THE PROBLEM:
Go through the records and copy each line where the word "Vesmír" occurs.

Transcribed page contents:
____
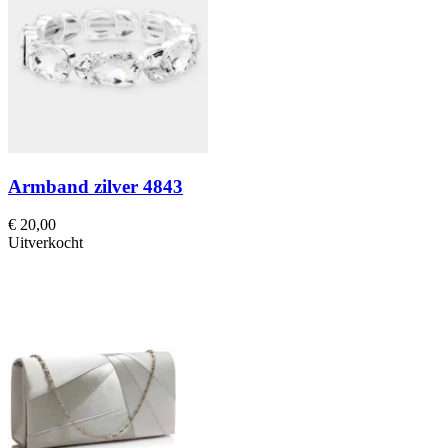
Armband zilver 4843
€ 20,00
Uitverkocht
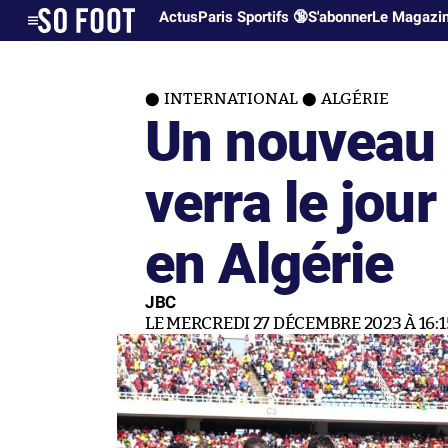
Actus
Paris Sportifs 🔞
S'abonner
Le Magazi
INTERNATIONAL
ALGÉRIE
Un nouveau 
verra le jou
en Algérie
JBC
LE MERCREDI 27 DÉCEMBRE 2023 À 16:1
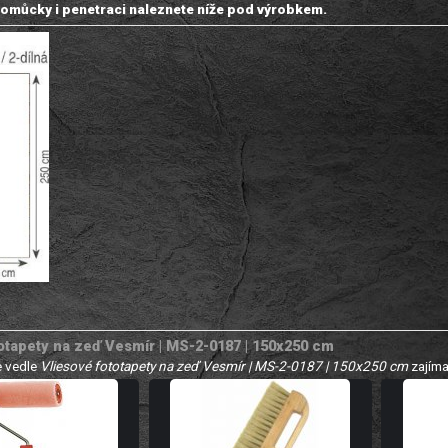
omůcky i penetraci naleznete níže pod výrobkem.
otapety na zeď Vesmír | MS-2-0187 | 150x250 cm
 vedle
Vliesové fototapety na zeď Vesmír | MS-2-0187 | 150x250 cm
zajíma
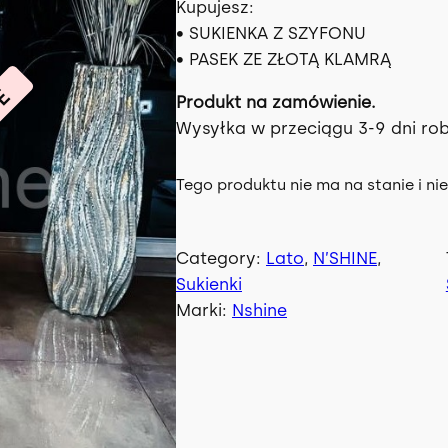
Kupujesz:
• SUKIENKA Z SZYFONU
• PASEK ZE ZŁOTĄ KLAMRĄ
NE
Produkt na zamówienie.
Wysyłka w przeciągu 3-9 dni ro
Tego produktu nie ma na stanie i nie
Category:
Lato
, 
N’SHINE
, 
Sukienki
Marki:
Nshine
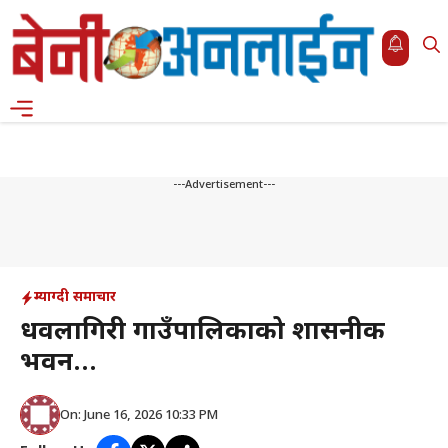
Skip
to
content
Menu
---Advertisement---
म्याग्दी समाचार
धवलागिरी गाउँपालिकाको प्रशासनीक
भवन…
On: June 16, 2026 10:33 PM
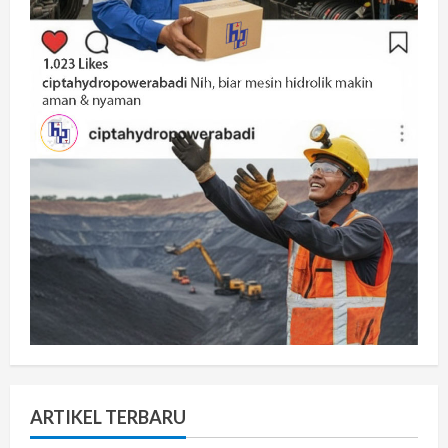
ARTIKEL TERBARU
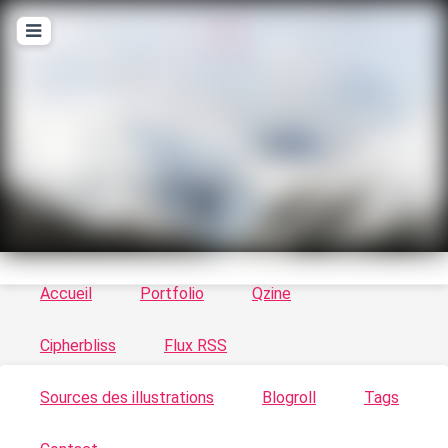
T
ykayn Blog
Le vortex à chats - Illustrations, trucs en tout
genre par Tykayn
Accueil
Portfolio
Qzine
Cipherbliss
Flux RSS
Sources des illustrations
Blogroll
Tags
____
EXERCISE SOLUTION:
otapety na zeď Vesmír | MS-2-0187 | 150x250 cm
Vliesové fototapety na zeď Vesmír | MS-2-0187 | 150x250 cm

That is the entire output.